Remember when researchers predicted that professional services jobs in industries like insurance, tax and accounting, and finance and legal would soon be replaced by artificial intelligence (AI)? That was in 2013 when AI was just starting to peak on the hype cycle, and headlines like “Your Next Accountant Will Be a Robot” and “The Robots are Coming for Wall Street” were being cooked up daily.
Today, six years into the evolution of AI in professional services, it’s safe to say that the dystopian version of the future has not materialized. In fact, according to the latest data from the U.S. Bureau of Labor Statistics, employment of accounting professionals is projected to increase 10% over the next 10 years, which is faster than average for all other professions. In fact, there is a growing talent shortage in the industry that has many large and mid-size accounting firms struggling to fill open roles.
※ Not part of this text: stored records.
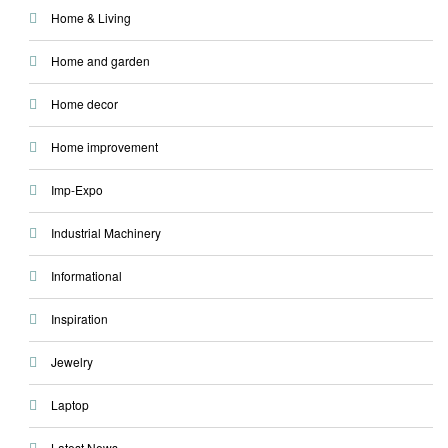
Home & Living
Home and garden
Home decor
Home improvement
Imp-Expo
Industrial Machinery
Informational
Inspiration
Jewelry
Laptop
Latest News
How could those early predictions have been so far off? The fact is, AI has fundamentally changed the way we work and how we think about the future of professional services, but it has done so not by replacing humans, but by making humans better at their jobs. And that creates new efficiencies and opportunities that didn’t exist a few years ago.
Unlocking the Cyborg Audit
Take the audit function in an accounting firm as an example. Audit has always been the one part of the accounting workflow that AI fear-mongers have targeted as ripe for disruption. It makes sense. The audit function contains a great deal of repetition, with auditors spending their days chasing data from clients, cross-checking that data with transaction records, and inputting the results into an auditing software system. These types of tasks read like a playbook for AI automation, and — in many cases — firms have succeeded in streamlining the process with AI.
Today, our clients are able to automate roughly 30% of their audit processes by using data ingestion tools that let data flow freely between the client and auditor databases and automatically screen for any fluctuations or anomalies that would require further review. That means all of those incremental steps in the process — the back-and-forth work to simply access and ingest the data, the flow of the data into the final work product, confirmation of the data against bank account records, the validation and monitoring for inconsistencies — just happen with no manual intervention.
So, that must mean job losses, right?
Not really.
Not Designed for Data Entry
What’s happening as these technologies become integrated into the audit workflow is that auditors are developing a level of speed and accuracy that would have been considered superhuman less than a decade ago. This is enabling them to focus more time and energy on higher risk parts of the audit — the ones that expose them to much higher liability risk and take a great deal more time to investigate. These include areas like the collectability of accounts receivable and the valuation of goodwill and other intangible assets that require a subjective level of interpretation to get right.
As a result, the introduction of AI is reducing time spent on tedious, labor-intensive grunt work and opening up new opportunities for humans to unlock more capacity for the kinds of nuanced, high-value tasks that humans are best at.
Getting Smarter Faster
A similar phenomenon is playing out in the legal space, where AI natural language processing (NLP) technology is being used heavily to streamline the research process and surface new insights from legal text.
In a traditional keyword search-based environment, law librarians and junior-associates would spend many hours creating complicated Boolean search strings to ferret out the information they needed on a particular precedent. Now, they can just access the same information in plain English.
In addition to reading and interpreting text, AI is also being used by legal professionals to surface meaningful insights from that text. An example from currently available technology would be an application we developed that scans legal briefs and memoranda and uses AI to suggest other relevant cases to include or weak cases to omit based on cognitive analysis of the underlying case law.
Evolution, Not Revolution
Just as we’re seeing in the accounting profession, these advances are not replacing legal professionals. Quite the opposite, they are making the workflow more manageable in the face of ever-growing amounts of data that must be processed by today’s knowledge workers.
In that sense, the growth of AI in professional services has been evolutionary. Like a new appendage formed over the course of generations to help a fish swim faster or a lion hunt better, AI has become a vital adaptation that’s helping the professional services sector rise to the new challenges it’s facing every day.
Brian Peccarelli is co-chief operating officer of Thomson Reuters.